Man hat sich ja schon daran gewöhnt, dass bei jeder Wahl und bei jeder Abstimmung die Plakate der SVP geschändet und zerstört werden. Schlimm genug, dass man sich überhaupt daran gewöhnen kann – ganz abgesehen von der Sauerei, dass es überhaupt passiert. Aber es gehört wohl heute zu der stets geforderten Toleranz, dass man Fehlgeleiteten halt auch ihren Spielplatz gewähren muss. Meinungsäusserungsfreiheit gilt nur dann, wenn die richtige Meinung propagiert wird.
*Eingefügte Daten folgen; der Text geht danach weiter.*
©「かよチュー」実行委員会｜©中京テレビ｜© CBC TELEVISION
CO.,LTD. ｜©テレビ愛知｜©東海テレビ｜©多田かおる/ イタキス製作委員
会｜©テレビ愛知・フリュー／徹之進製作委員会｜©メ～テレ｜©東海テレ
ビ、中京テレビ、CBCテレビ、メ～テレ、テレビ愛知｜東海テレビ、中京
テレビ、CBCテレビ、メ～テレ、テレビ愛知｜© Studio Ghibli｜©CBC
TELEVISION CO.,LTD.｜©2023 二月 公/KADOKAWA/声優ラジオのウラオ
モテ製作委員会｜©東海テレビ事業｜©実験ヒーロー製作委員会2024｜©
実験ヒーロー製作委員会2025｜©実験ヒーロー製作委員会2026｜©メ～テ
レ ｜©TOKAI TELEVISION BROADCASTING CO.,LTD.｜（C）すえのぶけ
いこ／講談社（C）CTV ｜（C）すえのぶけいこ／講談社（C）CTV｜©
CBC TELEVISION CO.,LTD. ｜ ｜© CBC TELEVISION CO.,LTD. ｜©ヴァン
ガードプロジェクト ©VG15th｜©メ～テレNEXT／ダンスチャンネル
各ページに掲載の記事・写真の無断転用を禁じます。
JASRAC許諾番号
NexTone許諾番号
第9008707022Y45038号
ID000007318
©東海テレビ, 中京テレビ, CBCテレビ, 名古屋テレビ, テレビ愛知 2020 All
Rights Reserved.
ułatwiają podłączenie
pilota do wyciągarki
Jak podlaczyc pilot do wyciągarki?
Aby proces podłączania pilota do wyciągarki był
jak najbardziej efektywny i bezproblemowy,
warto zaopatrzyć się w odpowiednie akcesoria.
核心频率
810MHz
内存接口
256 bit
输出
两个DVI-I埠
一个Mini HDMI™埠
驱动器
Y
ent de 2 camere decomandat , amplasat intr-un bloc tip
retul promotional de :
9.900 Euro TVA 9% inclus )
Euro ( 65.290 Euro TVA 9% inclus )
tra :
Dass ebendiese Meinungsäusserungsfreiheit existiert, ist aber wohl nicht allen bewusst. Wäre es anders, müssten sie nicht anonym Plakate aufstellen, in denen die Politik anderer kritisiert wird. Da nützt es auch nichts, dass sich die Jungen Grünen des Kantons Luzern ein paar Tage danach zu den Gift-Plakaten bekannten. Wer zu feige ist, mit seinem Namen für etwas einzustehen, ist für mich nicht wählbar.

Wäre die Aktion nicht anonym durchgeführt worden, wäre sie tatsächlich witzig, kreativ und unkonventionell gewesen. Aber so …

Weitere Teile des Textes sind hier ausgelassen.